Indra Sistemas SA (IDR), Spain’s largest computer services company, is betting on foreign markets, especially in Latin America and Asia, to offset domestic economic woes and government austerity measures.
“We were expecting a reduction in Spain, but the financial crisis accelerated it,” General Director Emma Fernandez said in an interview at Indra’s headquarters in Madrid. “We’re still growing very fast, especially in Latin America and Asia.”
The former state-owned company, whose offerings range from systems for defense, transportation and air-traffic control to health, security, ticketing and elections, is targeting surging infrastructure investments in countries such as Brazil, China and Vietnam. Indra this year agreed to buy Brazil’s Politec Tecnologia da Informacao SA, increasing the share of international sales to 47 percent from 40 percent and making the country its second-largest market with 10 percent of revenue.

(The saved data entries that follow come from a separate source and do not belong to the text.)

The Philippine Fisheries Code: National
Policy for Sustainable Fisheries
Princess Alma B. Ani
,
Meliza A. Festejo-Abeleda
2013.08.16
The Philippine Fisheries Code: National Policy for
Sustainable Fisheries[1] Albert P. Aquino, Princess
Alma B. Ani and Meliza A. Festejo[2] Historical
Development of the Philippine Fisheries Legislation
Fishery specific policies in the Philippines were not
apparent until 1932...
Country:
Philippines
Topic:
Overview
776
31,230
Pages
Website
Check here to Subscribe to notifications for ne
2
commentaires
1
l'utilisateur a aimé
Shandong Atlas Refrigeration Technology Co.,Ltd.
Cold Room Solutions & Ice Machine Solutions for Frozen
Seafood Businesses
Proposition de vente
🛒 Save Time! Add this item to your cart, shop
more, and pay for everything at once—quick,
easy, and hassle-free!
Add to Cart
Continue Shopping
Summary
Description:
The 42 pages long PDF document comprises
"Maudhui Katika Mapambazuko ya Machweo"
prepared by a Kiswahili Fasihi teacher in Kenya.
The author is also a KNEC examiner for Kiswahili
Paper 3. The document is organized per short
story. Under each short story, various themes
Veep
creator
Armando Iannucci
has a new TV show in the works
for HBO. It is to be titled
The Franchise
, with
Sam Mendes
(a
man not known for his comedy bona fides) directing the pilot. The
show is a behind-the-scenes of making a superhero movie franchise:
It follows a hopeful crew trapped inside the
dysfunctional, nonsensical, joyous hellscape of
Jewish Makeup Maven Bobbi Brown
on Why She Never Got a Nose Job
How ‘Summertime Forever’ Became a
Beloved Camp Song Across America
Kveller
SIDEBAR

Indra, whose competitors range from France-based Thales SA (HO) and Italy’s Selex Sistemi Integrati SpA to International Business Machines Corp. (IBM) of the U.S., said July 29 that sales climbed 2 percent in the first half. Revenue in Europe dropped 6 percent, while Latin America sales advanced 16 percent. Revenue in Asia, Pacific and Africa rose 17 percent.
“The company’s track record and management is very respected and they’re doing a great job abroad, especially in Latin America and the Middle East,” Ignacio Ortiz de Mendivil, an analyst at Banco BPI in Madrid, said by phone. “Indra usually meets guidance and market expectations, even if last year’s margins were worse.”
Outperforming the Market
Indra fell 0.3 percent to 13.40 euros at 9:45 a.m. in Madrid trading. The stock has gained 4.8 percent this year, valuing the company at 2.2 billion euros. The Spanish benchmark Ibex 35 index declined 5.8 percent in the same period.
Indra’s 2010 net income dropped 3.6 percent to 188.5 million euros ($271.4 million), while sales rose 1.7 percent to 2.6 billion euros.
The company also benefitted as some of its Spanish customers expanded in Europe, including Telefonica SA (TEF), Europe’s second-largest phone company and Banco Santander SA (SAN), Spain’s biggest bank.
“The biggest risk for the company is its exposure to the domestic market,” Ortiz de Mendivil said. “We can expect new budget cuts in the coming months, which won’t be positive for them.”
Spanish Budget Cuts
Spanish Prime Minister Jose Luis Rodriguez Zapatero called early elections July 29 after austerity measures eroded support for his Socialist Party. Spain, the euro area’s fourth-largest economy, seeks to convince investors it can control the budget deficit as it faces a possible downgrade by Moody’s Investors Service.
Europe’s debt crisis forced Zapatero to ditch pledges for more social spending and replace them with public-sector wage cuts as he struggled to tackle unemployment of more than 20 percent.
As companies adjust to forecasts of slower growth in Spain after a decade-long boom, Norsk Hydro ASA, Europe’s third- largest aluminum maker, said on July 26 that it is cutting jobs and capacity at its operations in Spain and Portugal because of lower demand from builders. Vodafone Group Plc (VOD), the world’s largest mobile-phone company, on July 22 reported slowing service revenue growth for the fiscal first quarter, citing “challenging” conditions in southern Europe.
“Indra will get more revenue from abroad in coming months and that will continue to be the trend, although Spain is still our main market,” Fernandez said. “We are concerned about the evolution of Spain but we see it as an opportunity because the economic model of Spain needs to move towards technology and more productivity.”